Skip to content

How to create a Lakehouse on Google Cloud Storage (GCS) data source?

This guide outlines the steps to create a Lakehouse resource on Google Cloud Storage (GCS) data source, focusing on the creation and application of essential YAML files.

Procedure

Step 1: Create Instance Secret YAMLs

The first step involves creating Instance Secret YAML files for both read and read-write access. These Instance Secrets will store sensitive information like storage account keys and endpoint details.

Read Secrets YAML:

This YAML file is designed for read-only access. It contains the storage account name, key, and endpoint suffix.

name: {{gcs depot name}}-r
version: v1
type: instance-secret
description: "read secret"
layer: user
instance-secret:
  type: key-value-properties
  acl: r
  data:
    projectid: {{project id}}
    email: {{email}}
  files:
    gcskey_json: {{json file path}}

Read-Write Secrets YAML:

This YAML file allows read-write access.
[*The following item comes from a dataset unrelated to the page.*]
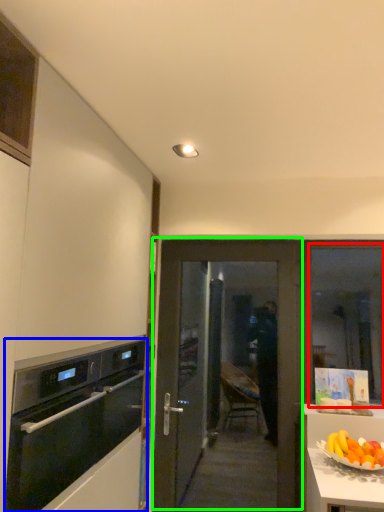 Question: Which object is positioned farthest from window (highlighted by a red box)? Select from kitchen appliance (highlighted by a blue box) and door (highlighted by a green box).

Choices:
 (A) kitchen appliance
 (B) door

Answer: (A)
Similar to the read-only secret but with 'rw' access control (acl).

name: {{gcs depot name}}-rw
version: v1
type: instance-secret
description: "read/write secrets"
layer: user
instance-secret:
  type: key-value-properties
  acl: rw
  data:
    projectid: {{project id}}
    email: {{email}}
  files:
    gcskey_json: {{json file path}}

Step 2: Apply the YAMLs

Depending on your requirement (read-only or read-write), apply the corresponding secret YAML. Use the DataOS CLI interface to apply these YAML files.

dataos-ctl apply -f {{file path}}

Step 3: Create a Lakehouse YAML

After setting up the Instance Secrets, the next step is to create a Lakehouse YAML. This file defines the configuration of your Lakehouse, including its type, associated compute resource, storage configuration, and query engine.

version: v1alpha
name: {{gcs depot name}}
layer: user
type: lakehouse
tags:
  - Iceberg
  - Azure
description: "Icebase depot of storage-type GCS"
lakehouse:
  type: iceberg
  compute: {{compute name}}
  iceberg:
    storage:
      type: "gcs"
      gcs:
        bucket: {{bucket name}}
        relativePath: {{relative path}}
        format: "ICEBERG"        
      secrets:
        - name: {{depot name}}-rw
          keys:
            - {{depot name}}-rw
          allkeys: true    
        - name: {{depot name}}-r
          keys:
            - {{depot name}}-r
          allkeys: true 
    metastore:
      type: "iceberg-rest-catalog"
    queryEngine:
      type: {{query engine}}

Step 4: Apply the Lakehouse YAML

Finally, apply the Lakehouse YAML to instantiate your Lakehouse resource. Ensure all the placeholders ({{ }}) in the YAML are replaced with actual values before applying.

dataos-ctl apply -f {{lakehouse yaml path}} -w {{workspace name}}